◆ Task prompt ◆
What you return must be an exact copy of the lines in the listing below between the line holding "crecimiento de la desigualdad" and the line holding "Torneo del Guerrero", inclusive, and nothing more.

◆ Supplied data ◆

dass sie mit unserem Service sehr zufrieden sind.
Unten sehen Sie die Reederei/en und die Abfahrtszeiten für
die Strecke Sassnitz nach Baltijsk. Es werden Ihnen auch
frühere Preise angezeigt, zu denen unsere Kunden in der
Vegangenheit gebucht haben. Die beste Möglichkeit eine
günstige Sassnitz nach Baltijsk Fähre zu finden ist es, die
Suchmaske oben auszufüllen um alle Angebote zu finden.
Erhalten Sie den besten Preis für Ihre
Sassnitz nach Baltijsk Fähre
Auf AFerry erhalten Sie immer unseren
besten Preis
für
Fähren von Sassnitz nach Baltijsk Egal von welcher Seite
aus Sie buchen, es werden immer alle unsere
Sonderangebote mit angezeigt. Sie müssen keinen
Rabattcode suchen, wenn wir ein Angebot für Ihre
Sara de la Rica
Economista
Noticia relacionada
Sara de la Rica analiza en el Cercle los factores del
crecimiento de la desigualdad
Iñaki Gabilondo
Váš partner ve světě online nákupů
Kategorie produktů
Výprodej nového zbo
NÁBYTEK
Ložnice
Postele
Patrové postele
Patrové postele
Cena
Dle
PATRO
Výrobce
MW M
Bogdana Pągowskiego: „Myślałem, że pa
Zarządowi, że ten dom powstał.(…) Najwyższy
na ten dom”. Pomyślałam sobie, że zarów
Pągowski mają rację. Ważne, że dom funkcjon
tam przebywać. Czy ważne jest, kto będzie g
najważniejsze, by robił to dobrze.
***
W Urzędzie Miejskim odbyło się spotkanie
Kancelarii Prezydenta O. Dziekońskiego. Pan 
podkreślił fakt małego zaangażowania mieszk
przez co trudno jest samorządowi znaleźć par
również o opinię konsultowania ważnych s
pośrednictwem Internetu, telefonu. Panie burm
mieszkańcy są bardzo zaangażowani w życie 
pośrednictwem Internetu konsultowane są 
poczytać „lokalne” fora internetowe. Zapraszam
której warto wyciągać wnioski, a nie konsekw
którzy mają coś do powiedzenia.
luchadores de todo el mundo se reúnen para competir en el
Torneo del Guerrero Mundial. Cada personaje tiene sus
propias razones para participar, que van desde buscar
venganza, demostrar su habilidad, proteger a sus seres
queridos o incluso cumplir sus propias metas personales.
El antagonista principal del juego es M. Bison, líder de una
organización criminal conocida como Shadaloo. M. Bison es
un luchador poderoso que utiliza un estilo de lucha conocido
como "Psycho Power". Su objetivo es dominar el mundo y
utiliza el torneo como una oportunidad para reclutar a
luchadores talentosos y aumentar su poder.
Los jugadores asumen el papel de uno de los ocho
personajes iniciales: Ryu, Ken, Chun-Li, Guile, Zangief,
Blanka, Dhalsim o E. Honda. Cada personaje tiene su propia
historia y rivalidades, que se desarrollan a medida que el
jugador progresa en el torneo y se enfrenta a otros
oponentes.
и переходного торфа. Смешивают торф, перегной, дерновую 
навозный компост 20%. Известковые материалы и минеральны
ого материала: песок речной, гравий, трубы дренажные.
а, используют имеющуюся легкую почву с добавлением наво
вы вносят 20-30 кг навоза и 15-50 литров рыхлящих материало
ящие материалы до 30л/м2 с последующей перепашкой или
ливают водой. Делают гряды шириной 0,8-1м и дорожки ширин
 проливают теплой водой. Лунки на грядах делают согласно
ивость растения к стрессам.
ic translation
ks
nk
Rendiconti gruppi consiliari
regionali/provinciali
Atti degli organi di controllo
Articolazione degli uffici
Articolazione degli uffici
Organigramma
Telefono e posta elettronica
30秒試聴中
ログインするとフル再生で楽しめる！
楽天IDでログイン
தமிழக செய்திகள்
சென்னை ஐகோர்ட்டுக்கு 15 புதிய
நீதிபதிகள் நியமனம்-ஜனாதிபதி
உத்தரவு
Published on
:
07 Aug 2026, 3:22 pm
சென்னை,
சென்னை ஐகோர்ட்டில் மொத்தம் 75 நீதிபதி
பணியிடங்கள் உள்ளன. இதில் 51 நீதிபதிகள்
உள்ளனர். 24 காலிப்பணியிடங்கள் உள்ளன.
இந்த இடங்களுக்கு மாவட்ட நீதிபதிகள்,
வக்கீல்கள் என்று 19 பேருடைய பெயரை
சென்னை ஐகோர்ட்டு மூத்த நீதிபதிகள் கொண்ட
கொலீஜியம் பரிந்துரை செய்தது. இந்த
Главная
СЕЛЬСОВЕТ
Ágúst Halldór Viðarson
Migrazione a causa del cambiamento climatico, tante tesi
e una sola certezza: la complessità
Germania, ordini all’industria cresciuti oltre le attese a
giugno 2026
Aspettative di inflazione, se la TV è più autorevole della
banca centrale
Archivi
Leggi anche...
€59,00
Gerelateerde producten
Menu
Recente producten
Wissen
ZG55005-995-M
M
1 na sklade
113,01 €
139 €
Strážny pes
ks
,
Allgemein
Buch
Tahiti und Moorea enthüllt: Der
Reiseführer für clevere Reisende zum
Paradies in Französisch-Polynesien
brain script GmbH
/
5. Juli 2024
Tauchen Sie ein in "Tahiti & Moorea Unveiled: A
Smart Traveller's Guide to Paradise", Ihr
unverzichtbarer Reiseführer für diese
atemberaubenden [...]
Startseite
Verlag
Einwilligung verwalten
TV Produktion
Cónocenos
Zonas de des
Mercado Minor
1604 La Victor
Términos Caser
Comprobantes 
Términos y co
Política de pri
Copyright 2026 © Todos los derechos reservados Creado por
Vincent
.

◆ Task solution ◆
crecimiento de la desigualdad
Iñaki Gabilondo
Váš partner ve světě online nákupů
Kategorie produktů
Výprodej nového zbo
NÁBYTEK
Ložnice
Postele
Patrové postele
Patrové postele
Cena
Dle
PATRO
Výrobce
MW M
Bogdana Pągowskiego: „Myślałem, że pa
Zarządowi, że ten dom powstał.(…) Najwyższy
na ten dom”. Pomyślałam sobie, że zarów
Pągowski mają rację. Ważne, że dom funkcjon
tam przebywać. Czy ważne jest, kto będzie g
najważniejsze, by robił to dobrze.
***
W Urzędzie Miejskim odbyło się spotkanie
Kancelarii Prezydenta O. Dziekońskiego. Pan 
podkreślił fakt małego zaangażowania mieszk
przez co trudno jest samorządowi znaleźć par
również o opinię konsultowania ważnych s
pośrednictwem Internetu, telefonu. Panie burm
mieszkańcy są bardzo zaangażowani w życie 
pośrednictwem Internetu konsultowane są 
poczytać „lokalne” fora internetowe. Zapraszam
której warto wyciągać wnioski, a nie konsekw
którzy mają coś do powiedzenia.
luchadores de todo el mundo se reúnen para competir en el
Torneo del Guerrero Mundial. Cada personaje tiene sus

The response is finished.